### EXERCISE DESCRIPTION
The answer must consist only of the lines from the line with "reng coklat, penggerek" to the line with "kebakaran Bromo", both included, exactly as they stand below.

[[ PROVIDED RECORDS, beginning ]]

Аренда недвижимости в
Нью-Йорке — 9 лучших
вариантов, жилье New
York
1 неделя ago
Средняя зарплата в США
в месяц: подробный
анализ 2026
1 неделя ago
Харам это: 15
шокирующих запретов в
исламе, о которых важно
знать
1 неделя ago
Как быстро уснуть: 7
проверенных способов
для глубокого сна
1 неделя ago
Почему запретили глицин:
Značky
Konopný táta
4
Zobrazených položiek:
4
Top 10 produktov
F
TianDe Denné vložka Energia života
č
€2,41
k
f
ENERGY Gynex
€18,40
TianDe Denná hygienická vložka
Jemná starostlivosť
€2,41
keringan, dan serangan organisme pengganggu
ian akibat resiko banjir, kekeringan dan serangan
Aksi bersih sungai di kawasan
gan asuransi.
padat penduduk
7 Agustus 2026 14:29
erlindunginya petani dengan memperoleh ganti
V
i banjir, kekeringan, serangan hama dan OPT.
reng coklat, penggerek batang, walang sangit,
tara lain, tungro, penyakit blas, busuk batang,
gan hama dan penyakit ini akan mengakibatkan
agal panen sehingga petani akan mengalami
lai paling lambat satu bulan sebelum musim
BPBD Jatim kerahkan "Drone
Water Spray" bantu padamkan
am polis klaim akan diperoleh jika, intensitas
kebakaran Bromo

[[ PROVIDED RECORDS, end ]]
[[ PROVIDED RECORDS, beginning ]]

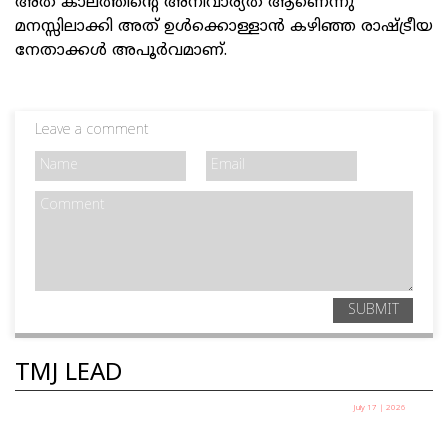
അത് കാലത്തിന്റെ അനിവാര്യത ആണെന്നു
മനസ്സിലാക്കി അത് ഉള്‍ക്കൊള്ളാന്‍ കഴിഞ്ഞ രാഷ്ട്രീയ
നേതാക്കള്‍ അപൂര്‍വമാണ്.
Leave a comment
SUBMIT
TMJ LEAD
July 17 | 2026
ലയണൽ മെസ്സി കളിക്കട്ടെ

[[ PROVIDED RECORDS, end ]]
[[ PROVIDED RECORDS, beginning ]]

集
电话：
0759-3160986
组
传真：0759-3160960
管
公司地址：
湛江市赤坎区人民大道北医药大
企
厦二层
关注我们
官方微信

[[ PROVIDED RECORDS, end ]]

### SOLUTION TO THIS EXERCISE
reng coklat, penggerek batang, walang sangit,
tara lain, tungro, penyakit blas, busuk batang,
gan hama dan penyakit ini akan mengakibatkan
agal panen sehingga petani akan mengalami
lai paling lambat satu bulan sebelum musim
BPBD Jatim kerahkan "Drone
Water Spray" bantu padamkan
am polis klaim akan diperoleh jika, intensitas
kebakaran Bromo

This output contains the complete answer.